The far-right Alternative for Germany (AfD) party is officially suspected of extremism, a German court has ruled.

The move, which upholds a lower-court ruling the party had challenged, means intelligence services can continue to monitor AfD activities and communications.

The party was founded in 2013 as a Eurosceptic group objecting to German-backed EU bailouts for southern Europe.

But as refugee numbers rose after 2015, the AfD morphed into a strident, ever-more radical anti-migration force.

Today influential blocs within the AfD hold ethno-nationalist beliefs that define anyone with a migrant heritage as not “properly German” – even if they hold German citizenship.

Because of Germany’s experience of dictatorship and oppression in the 20th Century, there are high legal hurdles to state surveillance of any political party.

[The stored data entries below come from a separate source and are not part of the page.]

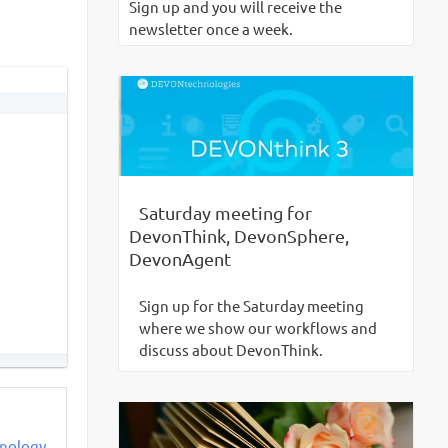
Sign up and you will receive the
newsletter once a week.
Saturday meeting for
DevonThink, DevonSphere,
DevonAgent
Sign up for the Saturday meeting
where we show our workflows and
discuss about DevonThink.
ynology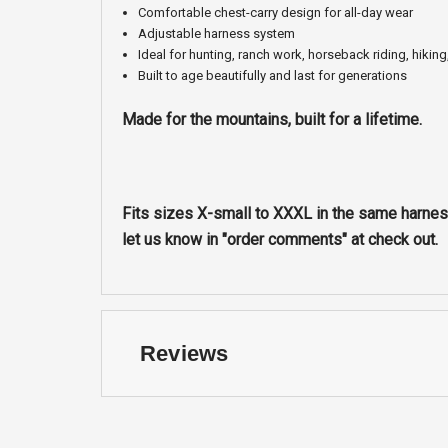
Comfortable chest-carry design for all-day wear
Adjustable harness system
Ideal for hunting, ranch work, horseback riding, hiking
Built to age beautifully and last for generations
Made for the mountains, built for a lifetime.
Fits sizes X-small to XXXL in the same harness
let us know in "order comments" at check out.
Reviews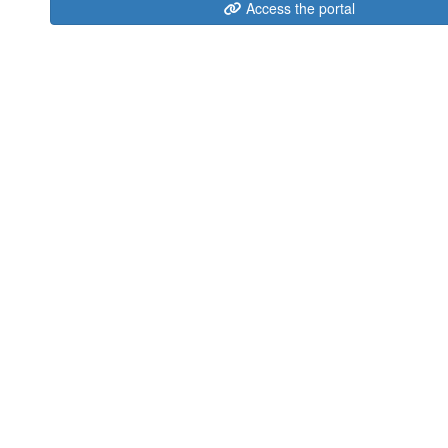
Access the portal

But on Monday the court in Münster ruled that there was reason to believe that “at least a significant part of the AfD” aimed to “grant German citizens with a migration background only a legally devalued status”.

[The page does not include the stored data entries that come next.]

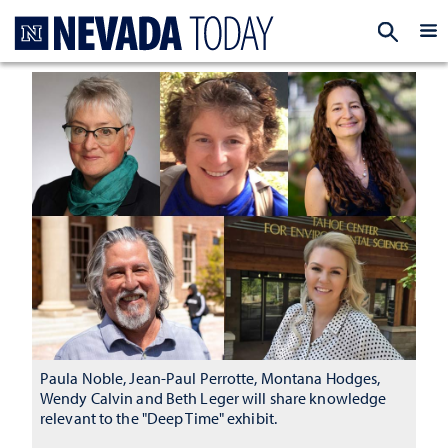
Homepage
EXP
Paula Noble, Jean-Paul Perrotte, Montana Hodges,
Wendy Calvin and Beth Leger will share knowledge
relevant to the "Deep Time" exhibit.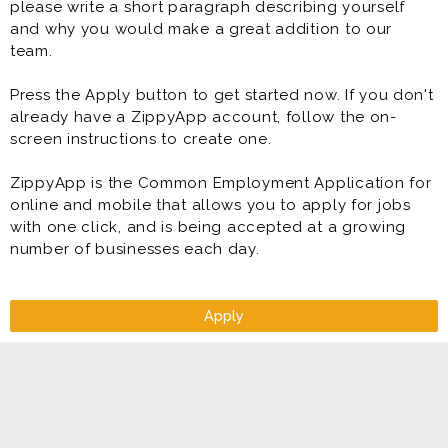
please write a short paragraph describing yourself
and why you would make a great addition to our
team.
Press the Apply button to get started now. If you don't
already have a ZippyApp account, follow the on-
screen instructions to create one.
ZippyApp is the Common Employment Application for
online and mobile that allows you to apply for jobs
with one click, and is being accepted at a growing
number of businesses each day.
Apply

In other words, the court suspects large parts of the AfD of wanting to create a two-tier society, where people judged to be “ethnically German” would have more rights than people whose families originally came from abroad.

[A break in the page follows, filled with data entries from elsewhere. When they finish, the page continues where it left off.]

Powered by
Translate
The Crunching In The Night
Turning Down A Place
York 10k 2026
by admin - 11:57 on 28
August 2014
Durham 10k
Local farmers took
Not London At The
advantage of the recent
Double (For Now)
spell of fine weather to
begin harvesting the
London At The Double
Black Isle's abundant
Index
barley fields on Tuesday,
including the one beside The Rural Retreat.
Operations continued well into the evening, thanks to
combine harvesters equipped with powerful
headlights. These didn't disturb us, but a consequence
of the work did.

This, according to the German constitution, would be illegal discrimination.

Monday’s court decision is a blow for the AfD, but the German government sees it as a victory. “Today’s ruling shows that we are a democracy that can be defended,” said Interior Minister Nancy Faeser.

It shows that the German state has the tools needed to protect democracy from threats from within, she added.

EPA A protester holds a placard reading "AfD ban now!' during a rally in Berlin, 5 May 2024.
Calls for a ban on the AfD are growing louder

The AfD denies that it is anti-democratic. Party leaders reject the ruling, accusing the judges of not providing enough evidence for their decision.

Lawyers for the AfD have said they will appeal against this ruling. But any further challenge can only focus on procedural problems, not the legal content of today’s decision.

The AfD has been slipping recently in polls from the low-20s earlier this year to around 16%.

This is possibly partly because of mass anti-AfD protests across the country after it was revealed that party officials had attended a secret meeting where the deportation of people with non-German heritage was discussed.

A numbers of scandals over alleged spying for China and suspected links to the Kremlin have also dented support.

Arguably a bigger problem for the AfD is that other right-wing parties are eating into their poll numbers.

New insurgent parties peddle a similar anti-migrant message and some mainstream conservatives are sounding increasingly radical when it comes to asylum seekers, in some cases even pushing for a UK-style Rwanda scheme.

The ruling could simply boost the far-right’s support among core voters of the AfD, who tap into a narrative of victimisation and believe the party is being targeted by mainstream Germany.

But AfD leaders are rattled by such cases. While the party has become more radical over the years, its leaders are at the same time trying to detoxify the brand to appeal to undecided voters.

In rural parts of eastern Germany, the AfD is already a dominant force in some councils, sometimes even co-operating with other parties on grassroots local issues.

But on a regional and national level, no other party will work with the AfD to form coalitions, so until now it has been shut out of real political power.

This is why upcoming regional elections in three large eastern German states in September are so important.

The AfD comes first in polls in some regions and in the short term wants to enter a regional governing coalition. In the long term its aim is to enter national government.

Announcements such as Monday’s ruling make that more difficult – not only by putting off moderate voters, but also by firing up the debate about banning the AfD altogether.

For years discussions about a ban have surfaced regularly. Critics of the idea say that would simply play into the AfD’s hands by boosting its narrative of victimisation.

Legally it would also be difficult, time-consuming and possibly be rejected by the constitutional court.

But with each new scandal involving the AfD, calls grow louder from all mainstream parties to investigate whether there are at least sufficient grounds to try.